Extending the OSIMM model to assess maturity against additional maturity indicators such as SOA industry frameworks is expected and encouraged. The OSIMM assessment method is iterative and evolutionary. As an organization adopts an SOA strategy, becomes more familiar with OSIMM assessments, and accumulates experience implementing SOA systems, it may add its own maturity indicators to the model.

The value of OSIMM as an assessment tool is to provide SOA transformation and adoption guidance for the SOA governance process.
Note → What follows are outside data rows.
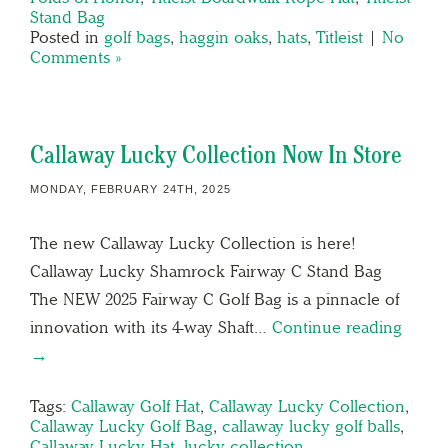
Stand Bag
Posted in
golf bags
,
haggin oaks
,
hats
,
Titleist
|
No
Comments »
Callaway Lucky Collection Now In Store
MONDAY, FEBRUARY 24TH, 2025
The new Callaway Lucky Collection is here!
Callaway Lucky Shamrock Fairway C Stand Bag
The NEW 2025 Fairway C Golf Bag is a pinnacle of
innovation with its 4-way Shaft…
Continue reading
→
Tags:
Callaway Golf Hat
,
Callaway Lucky Collection
,
Callaway Lucky Golf Bag
,
callaway lucky golf balls
,
Callaway Lucky Hat
,
lucky collection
Analysis consists of the following three activities:

  1. Assessment of the current maturity levels of the business, organization, and IT
  2. Goal state identification and definition, building a vision of what the organization’s business, processes, staff, and IT solutions would look like if they were transformed to a highly-capable SOA
  3. Production of the recommendation report which identifies the current maturity levels of the various domains, describes the ideal goal state, and defines a roadmap showing how to advance to that goal state

These activities are performed in an OSIMM analysis, which has the following steps:

OSIMM Analysis Process depicts the OSIMM assessment process as outlined above.

OSIMM Analysis Process

OSIMM Assessment Steps

Identify the Pain-Points, Scope, and Business Goals

Pain-points define where the organization considers that its processes need to be improved, and can be used to focus the subsequent OSIMM analysis. The assessor should gather material that can help determine the desired goal states of the SOA maturity levels. This material includes strategy documents, user requirements, and enterprise architecture artifacts. At this stage, an initial list of pain-points or strategic goals is determined. Once this is done the scope and structure of the SOA roadmap and transformation can be determined. The dimensions and domains in the OSIMM may be used to assist the definition of the scope.

Extend the OSIMM Model

On the basis of the agreed scope and objectives, an assessment matrix must be created, based upon the full OSIMM matrices, but tailored to focus on the key pain-points. The OSIMM model may be extended by adding additional maturity indicators. Additional maturity indicators can be used to focus on specific pain-points or strategic requirements for the adoption of services. This requires the assessment team to carefully map maturity attributes to any additional maturity indicators. Adding maturity indicators to the OSIMM base model should be conducted by experienced SOA practitioners.

Assess Current State

The assessor uses the extended OSIMM model produced in the previous step to interview key staff in the organization in order to assess the current state of the organization and hence its current maturity level. The interviews should be based upon the base assessment questions provided within the OSIMM and assessment questions added as part of the extension, and can include additional questions considered relevant by the assessor that may help to map indicators to maturity attributes. On the basis of the answers to the assessment questions, the current maturity level and score value ranging on the 10-point scale of the weighted score is determined for each domain, and aggregated (summed) through the dimensions to the overall state of the organization.

Determine Future State

The future desired state is determined using requirements documents, enterprise architecture artifacts, and interviews with the key staff. It is important to focus on those individuals who possess a good understanding and vision of the future requirements for business-based services and SOA infrastructure. The desired future state is determined by assessing the return-on-investment for higher-level SOA maturity within each OSIMM dimension against business requirements. Target domain scores are set and the organization maturity is calculated by summing the target domain scores.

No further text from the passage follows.